[Items from a data source]
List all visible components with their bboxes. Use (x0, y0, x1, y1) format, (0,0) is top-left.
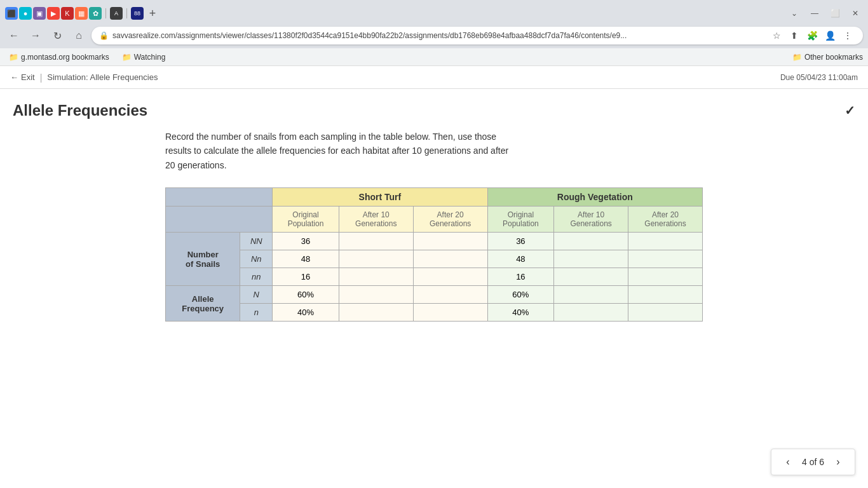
url-text: savvasrealize.com/assignments/viewer/cla… (112, 31, 765, 40)
bookmark-watching-label: Watching (134, 53, 166, 62)
tab-icon-9[interactable]: 88 (131, 7, 144, 20)
other-bookmarks[interactable]: 📁 Other bookmarks (792, 53, 863, 62)
N-label: N (240, 286, 273, 304)
Nn-orig-short: 48 (273, 250, 339, 268)
address-icons: ☆ ⬆ 🧩 👤 ⋮ (769, 28, 855, 43)
browser-chrome: ⬛ ● ▣ ▶ K ▦ ✿ A 88 + ⌄ — ⬜ ✕ ← → ↻ ⌂ 🔒 s… (0, 0, 868, 66)
tab-icon-2[interactable]: ● (19, 7, 32, 20)
extensions-icon[interactable]: 🧩 (804, 28, 820, 43)
next-page-button[interactable]: › (829, 453, 847, 471)
new-tab-button[interactable]: + (145, 6, 160, 21)
n-a20-rough[interactable] (628, 304, 703, 322)
bookmark-star-icon[interactable]: ☆ (769, 28, 784, 43)
close-button[interactable]: ✕ (848, 6, 863, 21)
nn-a20-short[interactable] (413, 233, 487, 250)
page-info: 4 of 6 (802, 457, 824, 467)
tab-search-button[interactable]: ⌄ (787, 6, 802, 21)
subheader-after10-short: After 10Generations (339, 207, 413, 233)
menu-icon[interactable]: ⋮ (840, 28, 855, 43)
Nn-a10-short[interactable] (339, 250, 413, 268)
subheader-after20-short: After 20Generations (413, 207, 487, 233)
n-orig-short: 40% (273, 304, 339, 322)
table-row-N-freq: AlleleFrequency N 60% 60% (166, 286, 703, 304)
corner-cell-2 (166, 207, 273, 233)
Nn-orig-rough: 48 (487, 250, 554, 268)
Nn-a10-rough[interactable] (554, 250, 628, 268)
N-a20-rough[interactable] (628, 286, 703, 304)
minimize-button[interactable]: — (807, 6, 822, 21)
url-input[interactable]: 🔒 savvasrealize.com/assignments/viewer/c… (92, 27, 863, 44)
n-label: n (240, 304, 273, 322)
tab-icon-6[interactable]: ▦ (75, 7, 88, 20)
data-table: Short Turf Rough Vegetation OriginalPopu… (165, 187, 703, 322)
bookmark-watching[interactable]: 📁 Watching (118, 51, 170, 63)
N-a10-short[interactable] (339, 286, 413, 304)
due-date: Due 05/04/23 11:00am (780, 73, 858, 82)
table-row-n-freq: n 40% 40% (166, 304, 703, 322)
N-a10-rough[interactable] (554, 286, 628, 304)
table-row-nn-lower: nn 16 16 (166, 268, 703, 286)
folder-icon: 📁 (9, 53, 18, 62)
other-bookmarks-label: Other bookmarks (804, 53, 863, 62)
refresh-button[interactable]: ↻ (48, 27, 66, 44)
bookmarks-bar: 📁 g.montasd.org bookmarks 📁 Watching 📁 O… (0, 48, 868, 66)
corner-cell-1 (166, 188, 273, 207)
address-bar: ← → ↻ ⌂ 🔒 savvasrealize.com/assignments/… (0, 23, 868, 48)
N-a20-short[interactable] (413, 286, 487, 304)
nn-lower-a10-rough[interactable] (554, 268, 628, 286)
subheader-after10-rough: After 10Generations (554, 207, 628, 233)
nn-a20-rough[interactable] (628, 233, 703, 250)
tab-icon-7[interactable]: ✿ (89, 7, 102, 20)
nn-lower-label: nn (240, 268, 273, 286)
nn-lower-a10-short[interactable] (339, 268, 413, 286)
back-button[interactable]: ← (5, 27, 23, 44)
nn-a10-rough[interactable] (554, 233, 628, 250)
exit-button[interactable]: ← Exit (10, 72, 35, 82)
pagination: ‹ 4 of 6 › (771, 449, 855, 475)
page-header: ← Exit | Simulation: Allele Frequencies … (0, 66, 868, 89)
tab-icon-5[interactable]: K (61, 7, 74, 20)
nn-label: NN (240, 233, 273, 250)
subheader-original-rough: OriginalPopulation (487, 207, 554, 233)
n-orig-rough: 40% (487, 304, 554, 322)
short-turf-header: Short Turf (273, 188, 487, 207)
allele-freq-label: AlleleFrequency (166, 286, 240, 322)
page-title-container: Allele Frequencies ✓ (13, 102, 855, 119)
bookmark-montasd[interactable]: 📁 g.montasd.org bookmarks (5, 51, 113, 63)
tab-bar: ⬛ ● ▣ ▶ K ▦ ✿ A 88 + ⌄ — ⬜ ✕ (0, 0, 868, 23)
Nn-a20-rough[interactable] (628, 250, 703, 268)
N-orig-short: 60% (273, 286, 339, 304)
lock-icon: 🔒 (99, 31, 109, 40)
profile-icon[interactable]: 👤 (822, 28, 837, 43)
table-container: Short Turf Rough Vegetation OriginalPopu… (165, 187, 703, 322)
home-button[interactable]: ⌂ (70, 27, 88, 44)
page-content: ← Exit | Simulation: Allele Frequencies … (0, 66, 868, 470)
Nn-a20-short[interactable] (413, 250, 487, 268)
rough-veg-header: Rough Vegetation (487, 188, 702, 207)
folder-icon-3: 📁 (792, 53, 802, 62)
n-a20-short[interactable] (413, 304, 487, 322)
tab-icon-8[interactable]: A (110, 7, 123, 20)
restore-button[interactable]: ⬜ (827, 6, 843, 21)
subheader-after20-rough: After 20Generations (628, 207, 703, 233)
breadcrumb-separator: | (40, 72, 43, 83)
n-a10-short[interactable] (339, 304, 413, 322)
nn-lower-a20-short[interactable] (413, 268, 487, 286)
table-row-nn: Numberof Snails NN 36 36 (166, 233, 703, 250)
nn-lower-a20-rough[interactable] (628, 268, 703, 286)
nn-lower-orig-short: 16 (273, 268, 339, 286)
tab-icon-3[interactable]: ▣ (33, 7, 46, 20)
share-icon[interactable]: ⬆ (787, 28, 802, 43)
check-icon: ✓ (844, 103, 855, 118)
forward-button[interactable]: → (27, 27, 44, 44)
nn-orig-short: 36 (273, 233, 339, 250)
folder-icon-2: 📁 (122, 53, 132, 62)
tab-icon-1[interactable]: ⬛ (5, 7, 18, 20)
n-a10-rough[interactable] (554, 304, 628, 322)
prev-page-button[interactable]: ‹ (779, 453, 797, 471)
table-row-Nn: Nn 48 48 (166, 250, 703, 268)
tab-controls: ⌄ — ⬜ ✕ (787, 6, 863, 21)
bookmark-montasd-label: g.montasd.org bookmarks (21, 53, 109, 62)
nn-a10-short[interactable] (339, 233, 413, 250)
tab-icon-4[interactable]: ▶ (47, 7, 60, 20)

- Exercise requirements: Every entry above needs to be copied exactly, apart from its pictures.

- Output:
List all visible components with their bboxes. Use (x0, y0, x1, y1) format, (0,0) is top-left.
url-text: savvasrealize.com/assignments/viewer/cla… (112, 31, 765, 40)
bookmark-watching-label: Watching (134, 53, 166, 62)
tab-icon-9[interactable]: 88 (131, 7, 144, 20)
other-bookmarks[interactable]: 📁 Other bookmarks (792, 53, 863, 62)
N-label: N (240, 286, 273, 304)
Nn-orig-short: 48 (273, 250, 339, 268)
address-icons: ☆ ⬆ 🧩 👤 ⋮ (769, 28, 855, 43)
browser-chrome: ⬛ ● ▣ ▶ K ▦ ✿ A 88 + ⌄ — ⬜ ✕ ← → ↻ ⌂ 🔒 s… (0, 0, 868, 66)
tab-icon-2[interactable]: ● (19, 7, 32, 20)
extensions-icon[interactable]: 🧩 (804, 28, 820, 43)
next-page-button[interactable]: › (829, 453, 847, 471)
new-tab-button[interactable]: + (145, 6, 160, 21)
n-a20-rough[interactable] (628, 304, 703, 322)
bookmark-star-icon[interactable]: ☆ (769, 28, 784, 43)
close-button[interactable]: ✕ (848, 6, 863, 21)
nn-a20-short[interactable] (413, 233, 487, 250)
page-info: 4 of 6 (802, 457, 824, 467)
tab-search-button[interactable]: ⌄ (787, 6, 802, 21)
subheader-after10-short: After 10Generations (339, 207, 413, 233)
menu-icon[interactable]: ⋮ (840, 28, 855, 43)
Nn-a10-short[interactable] (339, 250, 413, 268)
subheader-after20-short: After 20Generations (413, 207, 487, 233)
n-orig-short: 40% (273, 304, 339, 322)
table-row-N-freq: AlleleFrequency N 60% 60% (166, 286, 703, 304)
corner-cell-2 (166, 207, 273, 233)
Nn-orig-rough: 48 (487, 250, 554, 268)
Nn-a10-rough[interactable] (554, 250, 628, 268)
N-a20-rough[interactable] (628, 286, 703, 304)
minimize-button[interactable]: — (807, 6, 822, 21)
url-input[interactable]: 🔒 savvasrealize.com/assignments/viewer/c… (92, 27, 863, 44)
n-label: n (240, 304, 273, 322)
tab-icon-6[interactable]: ▦ (75, 7, 88, 20)
data-table: Short Turf Rough Vegetation OriginalPopu… (165, 187, 703, 322)
bookmark-watching[interactable]: 📁 Watching (118, 51, 170, 63)
N-a10-short[interactable] (339, 286, 413, 304)
due-date: Due 05/04/23 11:00am (780, 73, 858, 82)
table-row-n-freq: n 40% 40% (166, 304, 703, 322)
N-a10-rough[interactable] (554, 286, 628, 304)
table-row-nn-lower: nn 16 16 (166, 268, 703, 286)
folder-icon: 📁 (9, 53, 18, 62)
other-bookmarks-label: Other bookmarks (804, 53, 863, 62)
refresh-button[interactable]: ↻ (48, 27, 66, 44)
bookmarks-bar: 📁 g.montasd.org bookmarks 📁 Watching 📁 O… (0, 48, 868, 66)
corner-cell-1 (166, 188, 273, 207)
address-bar: ← → ↻ ⌂ 🔒 savvasrealize.com/assignments/… (0, 23, 868, 48)
N-a20-short[interactable] (413, 286, 487, 304)
nn-lower-a10-rough[interactable] (554, 268, 628, 286)
subheader-after10-rough: After 10Generations (554, 207, 628, 233)
nn-a20-rough[interactable] (628, 233, 703, 250)
tab-icon-7[interactable]: ✿ (89, 7, 102, 20)
nn-lower-label: nn (240, 268, 273, 286)
nn-lower-a10-short[interactable] (339, 268, 413, 286)
back-button[interactable]: ← (5, 27, 23, 44)
nn-a10-rough[interactable] (554, 233, 628, 250)
exit-button[interactable]: ← Exit (10, 72, 35, 82)
pagination: ‹ 4 of 6 › (771, 449, 855, 475)
page-header: ← Exit | Simulation: Allele Frequencies … (0, 66, 868, 89)
tab-icon-5[interactable]: K (61, 7, 74, 20)
nn-label: NN (240, 233, 273, 250)
subheader-original-rough: OriginalPopulation (487, 207, 554, 233)
n-orig-rough: 40% (487, 304, 554, 322)
short-turf-header: Short Turf (273, 188, 487, 207)
allele-freq-label: AlleleFrequency (166, 286, 240, 322)
page-title-container: Allele Frequencies ✓ (13, 102, 855, 119)
bookmark-montasd[interactable]: 📁 g.montasd.org bookmarks (5, 51, 113, 63)
tab-bar: ⬛ ● ▣ ▶ K ▦ ✿ A 88 + ⌄ — ⬜ ✕ (0, 0, 868, 23)
Nn-a20-rough[interactable] (628, 250, 703, 268)
N-orig-short: 60% (273, 286, 339, 304)
lock-icon: 🔒 (99, 31, 109, 40)
profile-icon[interactable]: 👤 (822, 28, 837, 43)
table-container: Short Turf Rough Vegetation OriginalPopu… (165, 187, 703, 322)
home-button[interactable]: ⌂ (70, 27, 88, 44)
page-content: ← Exit | Simulation: Allele Frequencies … (0, 66, 868, 470)
Nn-a20-short[interactable] (413, 250, 487, 268)
rough-veg-header: Rough Vegetation (487, 188, 702, 207)
folder-icon-3: 📁 (792, 53, 802, 62)
n-a20-short[interactable] (413, 304, 487, 322)
tab-icon-8[interactable]: A (110, 7, 123, 20)
restore-button[interactable]: ⬜ (827, 6, 843, 21)
subheader-after20-rough: After 20Generations (628, 207, 703, 233)
breadcrumb-separator: | (40, 72, 43, 83)
n-a10-short[interactable] (339, 304, 413, 322)
nn-lower-a20-short[interactable] (413, 268, 487, 286)
table-row-nn: Numberof Snails NN 36 36 (166, 233, 703, 250)
nn-lower-a20-rough[interactable] (628, 268, 703, 286)
nn-lower-orig-short: 16 (273, 268, 339, 286)
tab-icon-3[interactable]: ▣ (33, 7, 46, 20)
share-icon[interactable]: ⬆ (787, 28, 802, 43)
check-icon: ✓ (844, 103, 855, 118)
forward-button[interactable]: → (27, 27, 44, 44)
nn-orig-short: 36 (273, 233, 339, 250)
folder-icon-2: 📁 (122, 53, 132, 62)
tab-icon-1[interactable]: ⬛ (5, 7, 18, 20)
n-a10-rough[interactable] (554, 304, 628, 322)
prev-page-button[interactable]: ‹ (779, 453, 797, 471)
table-row-Nn: Nn 48 48 (166, 250, 703, 268)
tab-controls: ⌄ — ⬜ ✕ (787, 6, 863, 21)
bookmark-montasd-label: g.montasd.org bookmarks (21, 53, 109, 62)
nn-a10-short[interactable] (339, 233, 413, 250)
tab-icon-4[interactable]: ▶ (47, 7, 60, 20)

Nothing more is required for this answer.